### Task statement
Reproduce all the entries exactly and keep the pictures out.

(Dataset entries)

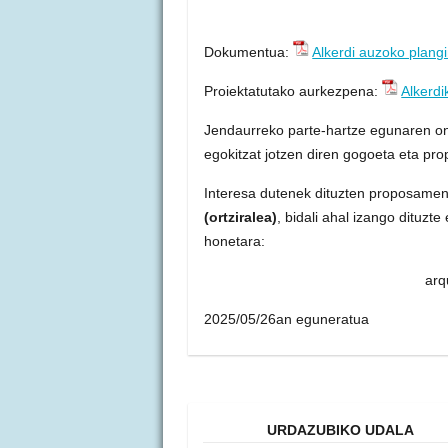
Dokumentua:
Alkerdi auzoko plang
Proiektatutako aurkezpena:
Alkerd
Jendaurreko parte-hartze egunaren ond
egokitzat jotzen diren gogoeta eta pr
Interesa dutenek dituzten proposame
(ortziralea)
, bidali ahal izango dituzte
honetara:
arq
2025/05/26an eguneratua
URDAZUBIKO UDALA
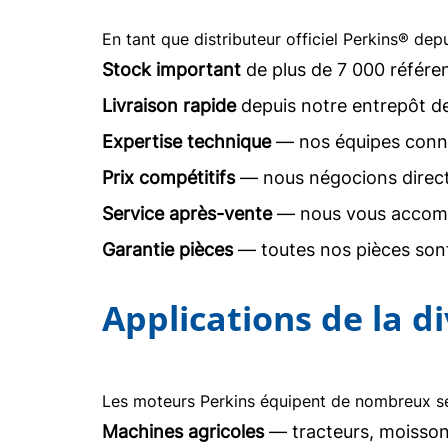
En tant que distributeur officiel Perkins® dep
Stock important
de plus de 7 000 référe
Livraison rapide
depuis notre entrepôt d
Expertise technique
— nos équipes conna
Prix compétitifs
— nous négocions direc
Service après-vente
— nous vous accomp
Garantie pièces
— toutes nos pièces sont
Applications de la d
Les moteurs Perkins équipent de nombreux sec
Machines agricoles
— tracteurs, moisson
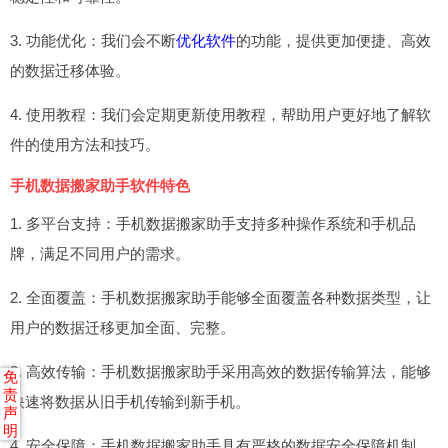
3. 功能优化：我们会不断
优化软件
的功能，提供更加便捷、高效
的数据迁移体验。
4. 使用教程：我们会定期更新使用教程，帮助用户更好地了解软
件的使用方法和技巧。
手机数据搬家助手软件特色
1. 多平台支持：手机数据搬家助手支持多种操作系统和手机品
牌，满足不同用户的需求。
2. 全面覆盖：手机数据搬家助手能够全面覆盖各种数据类型，让
用户的数据迁移更加全面、完整。
3. 高效传输：手机数据搬家助手采用高效的数据传输算法，能够
免
责
快速将数据从旧手机传输到新手机。
声
明
4. 安全保障：手机数据搬家助手具有严格的数据安全保障机制，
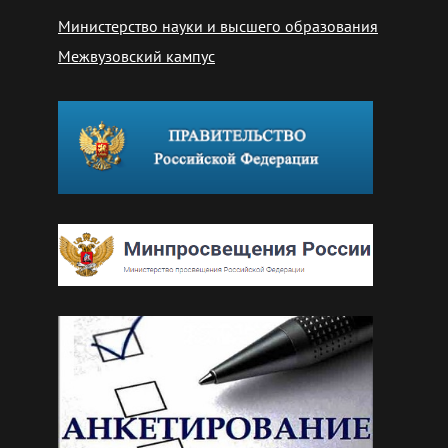
Министерство науки и высшего образования
Межвузовский кампус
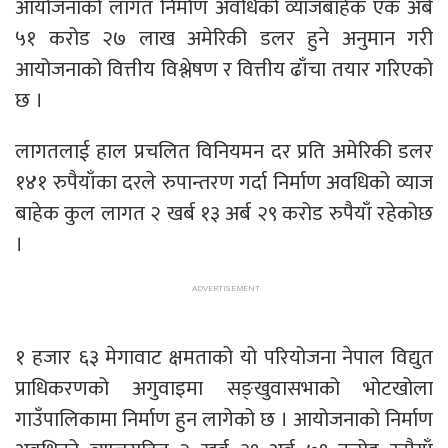
आयोजनाको लागत निर्माण अवधिको व्याजबाहेक एक अर्ब
५१ करोड २७ लाख अमेरिकी डलर हुने अनुमान गरी
आयोजनाको वित्तीय विश्लेषण र वित्तीय ढाँचा तयार गरिएको
छ ।
लागतलाई हाल प्रचलित विनियमन दर प्रति अमेरिकी डलर
१४१ रुपैयाँका दरले रुपान्तरण गर्दा निर्माण अवधिको व्याज
बाहेक कुल लागत २ खर्ब १३ अर्ब २९ करोड रुपैयाँ रहेकोछ
।
१ हजार ६३ मेगावाट क्षमताको यो परियोजना नेपाल विद्युत
प्राधिकरणको अगुवाइमा सङ्खुवासभाको भोटखोला
गाउँपालिकामा निर्माण हुन लागेको छ । आयोजनाको निर्माण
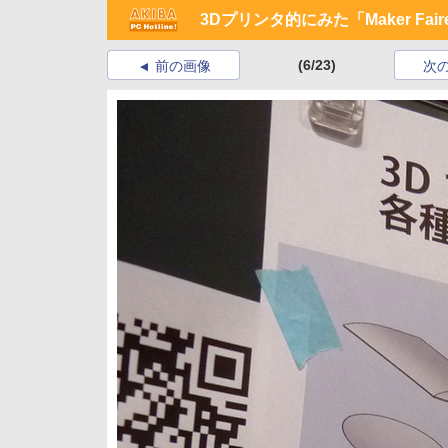
3Dプリンタ的にみた「Maker Faire 
(6/23)
前の画像
次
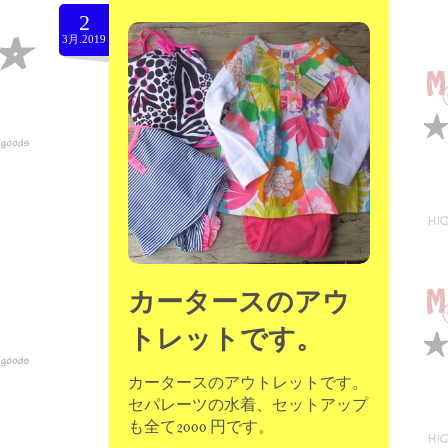
2
3月.2019
カータースのアウ
トレットです。
カータースのアウトレットです。
セパレーツの水着、セットアップ
も全て2000 円です。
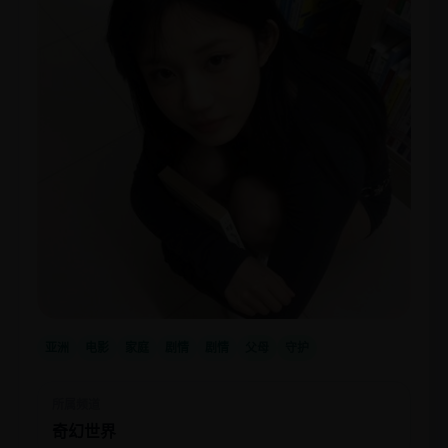
亚洲
电影
家庭
剧情
剧情
父母
守护
所属频道
奇幻世界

### Finished task
Dokumentua:
Alkerdi auzoko plang
Proiektatutako aurkezpena:
Alkerd
Jendaurreko parte-hartze egunaren ond
egokitzat jotzen diren gogoeta eta pr
Interesa dutenek dituzten proposame
(ortziralea)
, bidali ahal izango dituzte
honetara:
arq
2025/05/26an eguneratua
URDAZUBIKO UDALA
En tant que distributeur officiel Perkins® dep
Stock important
de plus de 7 000 référe
Livraison rapide
depuis notre entrepôt d
Expertise technique
— nos équipes conna
Prix compétitifs
— nous négocions direc
Service après-vente
— nous vous accomp
Garantie pièces
— toutes nos pièces sont
Applications de la d
Les moteurs Perkins équipent de nombreux sec
Machines agricoles
— tracteurs, moisson
3. 功能优化：我们会不断
优化软件
的功能，提供更加便捷、高效
的数据迁移体验。
4. 使用教程：我们会定期更新使用教程，帮助用户更好地了解软
件的使用方法和技巧。
手机数据搬家助手软件特色
1. 多平台支持：手机数据搬家助手支持多种操作系统和手机品
牌，满足不同用户的需求。
2. 全面覆盖：手机数据搬家助手能够全面覆盖各种数据类型，让
用户的数据迁移更加全面、完整。
3. 高效传输：手机数据搬家助手采用高效的数据传输算法，能够
免
责
快速将数据从旧手机传输到新手机。
声
明
4. 安全保障：手机数据搬家助手具有严格的数据安全保障机制，
Министерство науки и высшего образования
Межвузовский кампус
आयोजनाको लागत निर्माण अवधिको व्याजबाहेक एक अर्ब
५१ करोड २७ लाख अमेरिकी डलर हुने अनुमान गरी
आयोजनाको वित्तीय विश्लेषण र वित्तीय ढाँचा तयार गरिएको
छ ।
लागतलाई हाल प्रचलित विनियमन दर प्रति अमेरिकी डलर
१४१ रुपैयाँका दरले रुपान्तरण गर्दा निर्माण अवधिको व्याज
बाहेक कुल लागत २ खर्ब १३ अर्ब २९ करोड रुपैयाँ रहेकोछ
।
१ हजार ६३ मेगावाट क्षमताको यो परियोजना नेपाल विद्युत
प्राधिकरणको अगुवाइमा सङ्खुवासभाको भोटखोला
गाउँपालिकामा निर्माण हुन लागेको छ । आयोजनाको निर्माण
3Dプリンタ的にみた「Maker Faire 
(6/23)
前の画像
次
2
3月.2019
カータースのアウ
トレットです。
カータースのアウトレットです。
セパレーツの水着、セットアップ
も全て2000 円です。
亚洲
电影
家庭
剧情
剧情
父母
守护
所属频道
奇幻世界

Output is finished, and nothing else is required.